| Problem requirements |
Shown below is a listing with pictures; reproduce exactly, and only, the lines between the ones containing "Identify the location of Geral." and "The image size", inclusive, leaving the pictures out.

| Provided information |
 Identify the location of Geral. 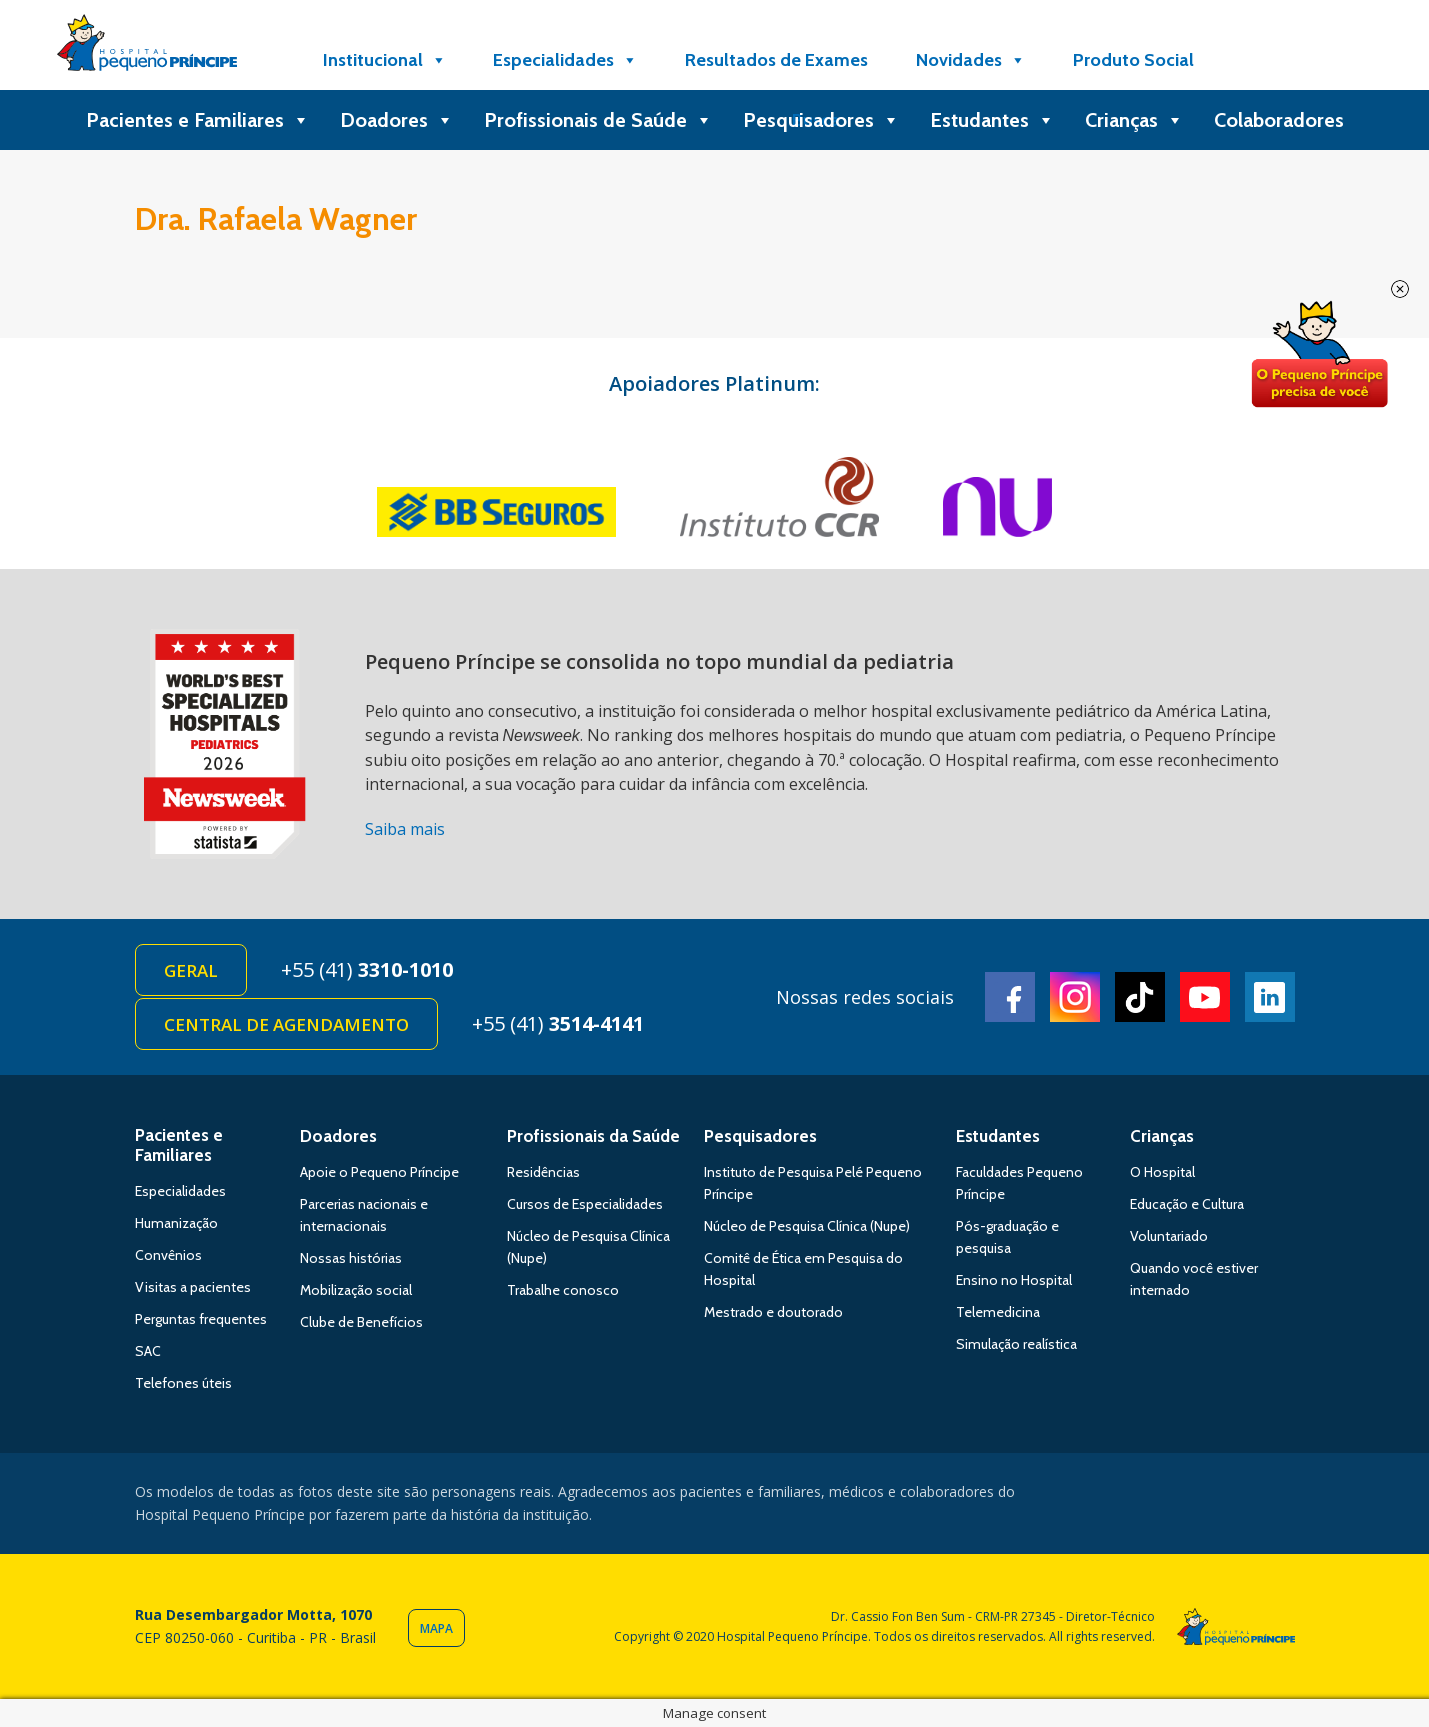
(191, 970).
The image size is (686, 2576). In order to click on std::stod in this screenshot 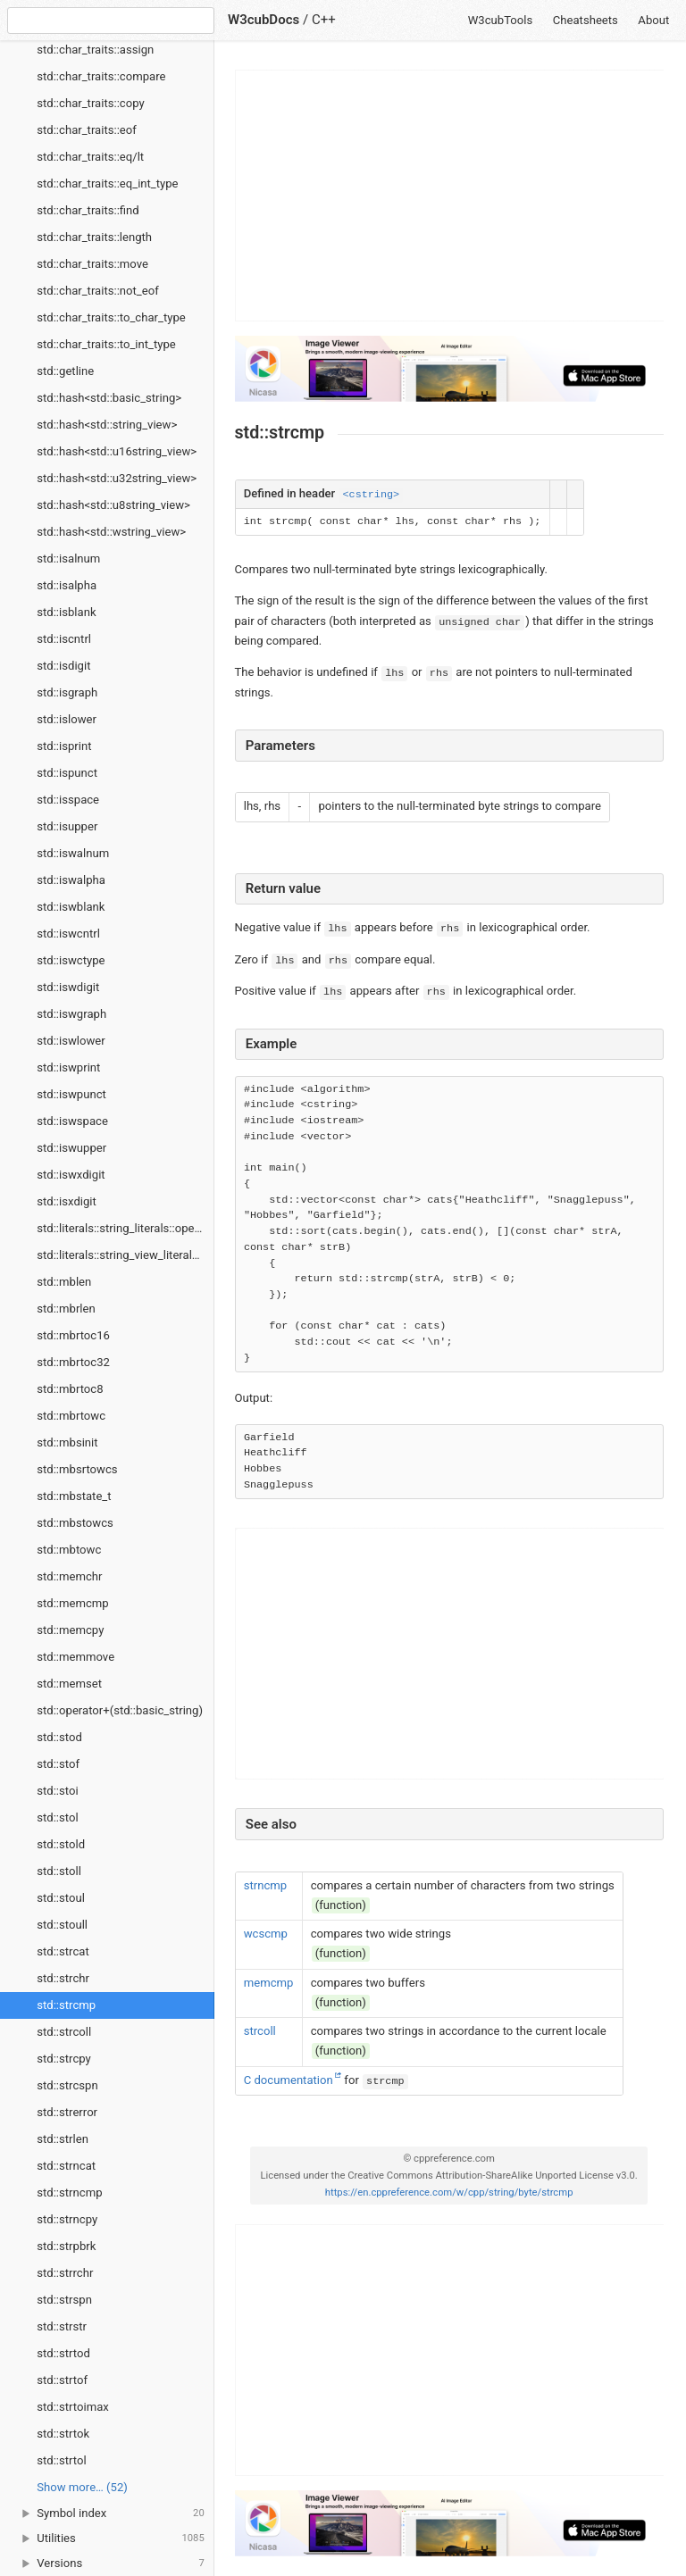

---

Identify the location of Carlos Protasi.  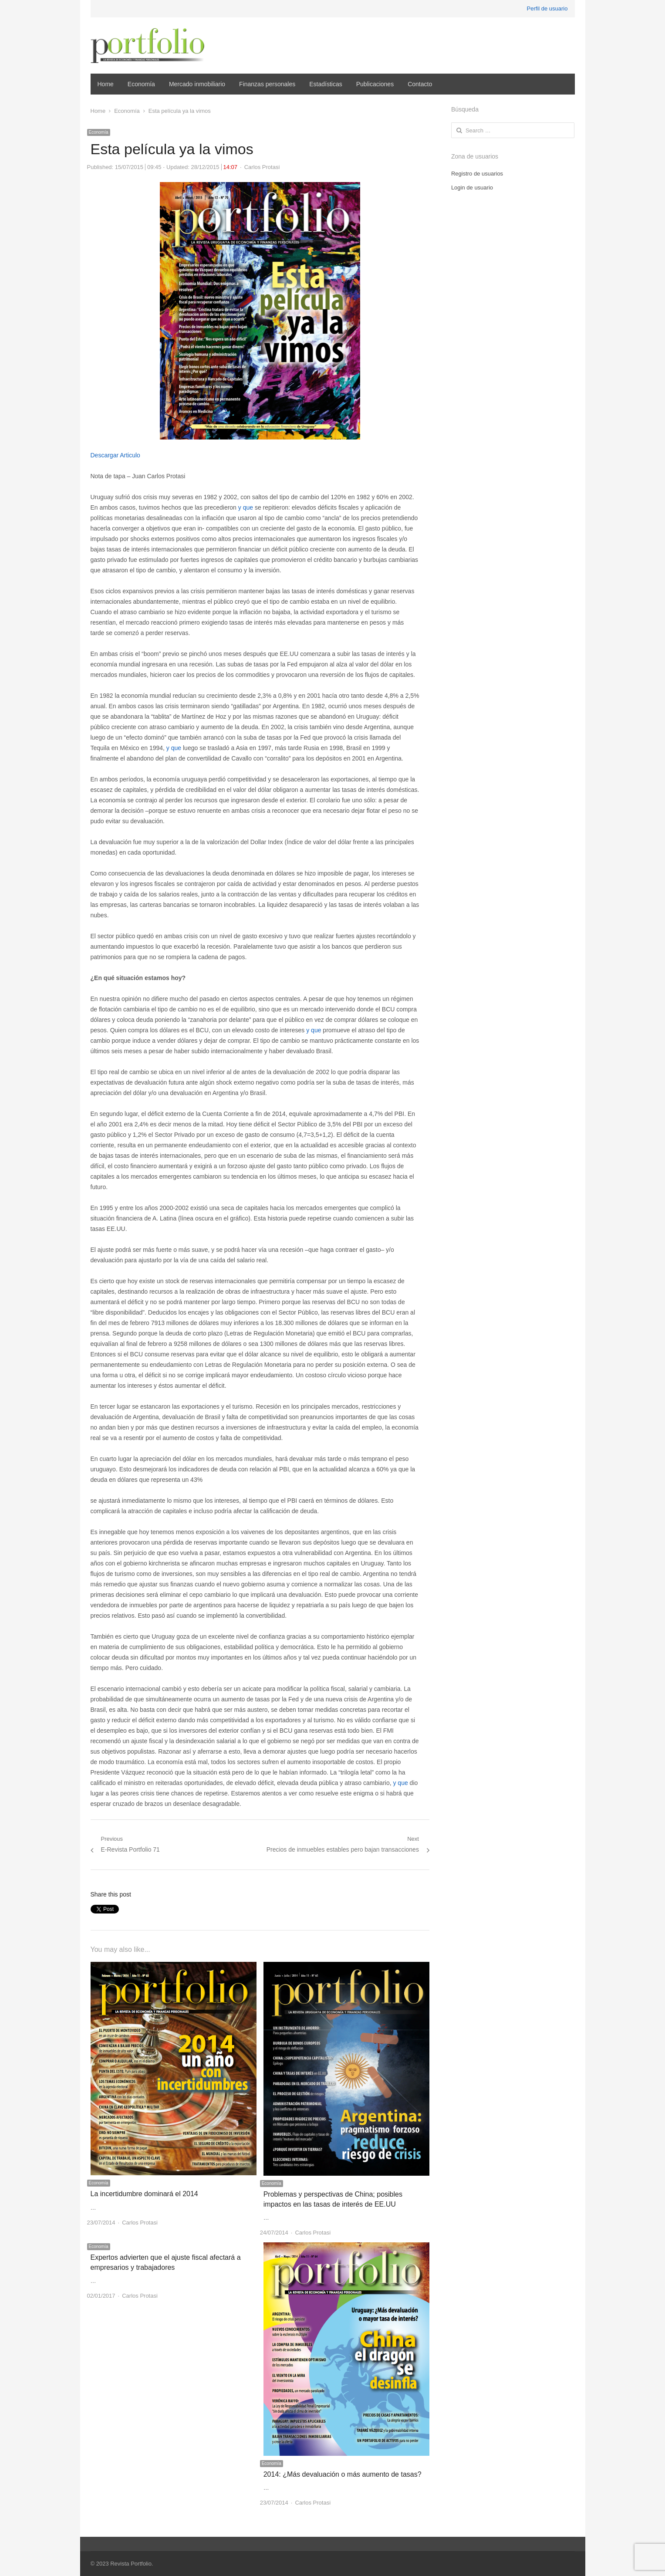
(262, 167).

| Exercise answer |
 Identify the location of Geral. 
(191, 970).
The image size is (686, 2576). In order to click on std::stod in this screenshot 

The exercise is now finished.